**Your instructions:**
Reproduce exactly the lines below from the one containing "Atelier Lune-Soleil (Votre atelier !)" through the one containing "Conseils & suggestions en temps de crise", including both, and nothing else.

**Exercise data:**
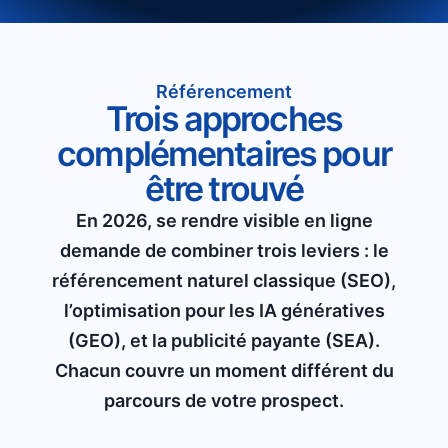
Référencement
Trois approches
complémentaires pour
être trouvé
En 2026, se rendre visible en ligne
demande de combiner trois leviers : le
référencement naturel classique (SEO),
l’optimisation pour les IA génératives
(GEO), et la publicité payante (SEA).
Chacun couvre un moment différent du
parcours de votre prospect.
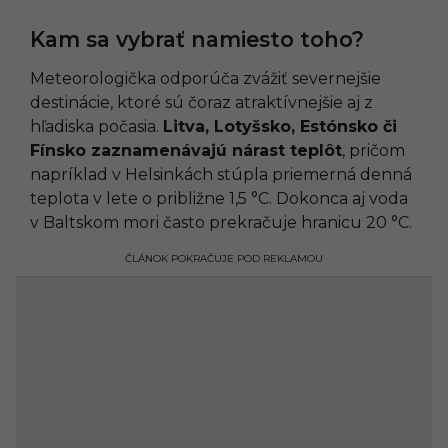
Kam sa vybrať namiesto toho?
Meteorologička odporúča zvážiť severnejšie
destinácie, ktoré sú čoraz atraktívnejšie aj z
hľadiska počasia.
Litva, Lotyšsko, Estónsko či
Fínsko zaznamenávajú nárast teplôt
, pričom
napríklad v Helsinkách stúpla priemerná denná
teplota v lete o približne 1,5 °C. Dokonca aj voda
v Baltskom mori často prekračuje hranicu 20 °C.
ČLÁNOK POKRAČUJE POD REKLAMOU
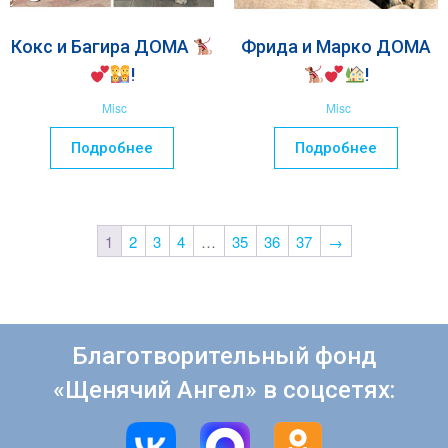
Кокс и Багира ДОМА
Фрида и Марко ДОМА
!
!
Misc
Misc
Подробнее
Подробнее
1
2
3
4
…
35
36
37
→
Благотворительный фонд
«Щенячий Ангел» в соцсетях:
* * *
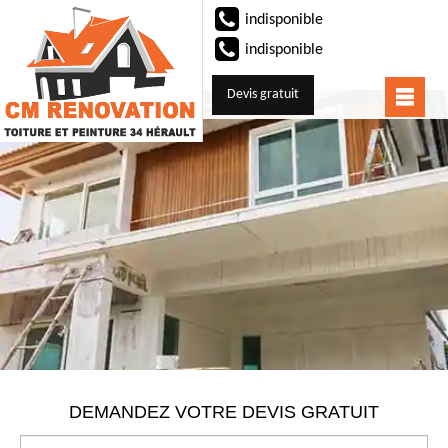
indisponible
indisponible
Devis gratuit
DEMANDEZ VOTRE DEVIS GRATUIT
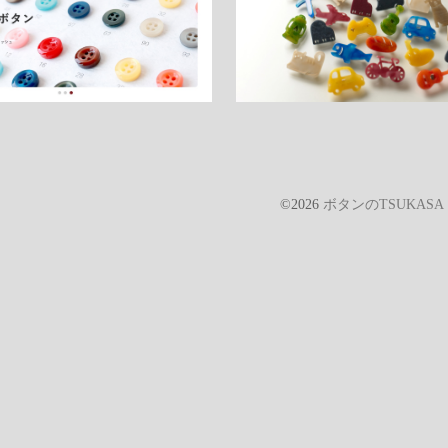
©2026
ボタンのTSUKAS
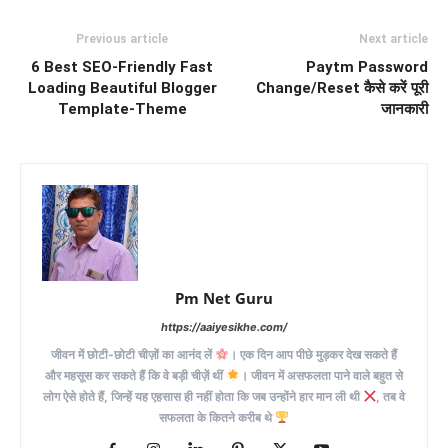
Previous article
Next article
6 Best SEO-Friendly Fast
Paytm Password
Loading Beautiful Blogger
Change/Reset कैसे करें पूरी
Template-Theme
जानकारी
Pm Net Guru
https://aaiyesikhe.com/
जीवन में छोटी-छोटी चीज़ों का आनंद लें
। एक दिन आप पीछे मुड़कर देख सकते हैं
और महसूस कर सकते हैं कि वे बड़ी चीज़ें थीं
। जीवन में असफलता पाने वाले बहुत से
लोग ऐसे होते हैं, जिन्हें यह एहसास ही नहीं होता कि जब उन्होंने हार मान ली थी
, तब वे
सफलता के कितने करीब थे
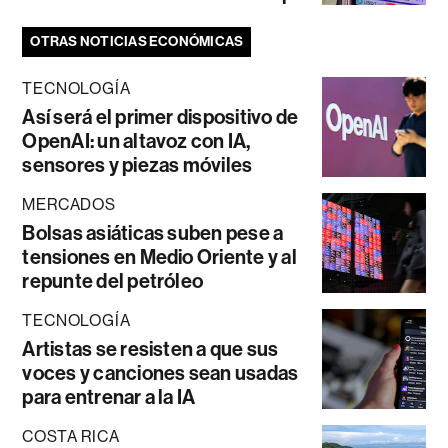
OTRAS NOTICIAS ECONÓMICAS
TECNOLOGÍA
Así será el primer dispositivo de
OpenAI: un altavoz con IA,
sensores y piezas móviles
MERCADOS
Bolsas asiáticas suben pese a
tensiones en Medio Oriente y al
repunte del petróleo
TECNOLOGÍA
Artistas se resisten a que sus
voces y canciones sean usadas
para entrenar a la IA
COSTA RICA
---
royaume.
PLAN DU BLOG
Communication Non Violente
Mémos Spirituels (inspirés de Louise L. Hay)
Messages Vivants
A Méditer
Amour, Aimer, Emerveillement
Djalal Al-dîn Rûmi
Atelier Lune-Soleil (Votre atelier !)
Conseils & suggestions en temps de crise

**Response area:**
Atelier Lune-Soleil (Votre atelier !)
Conseils & suggestions en temps de crise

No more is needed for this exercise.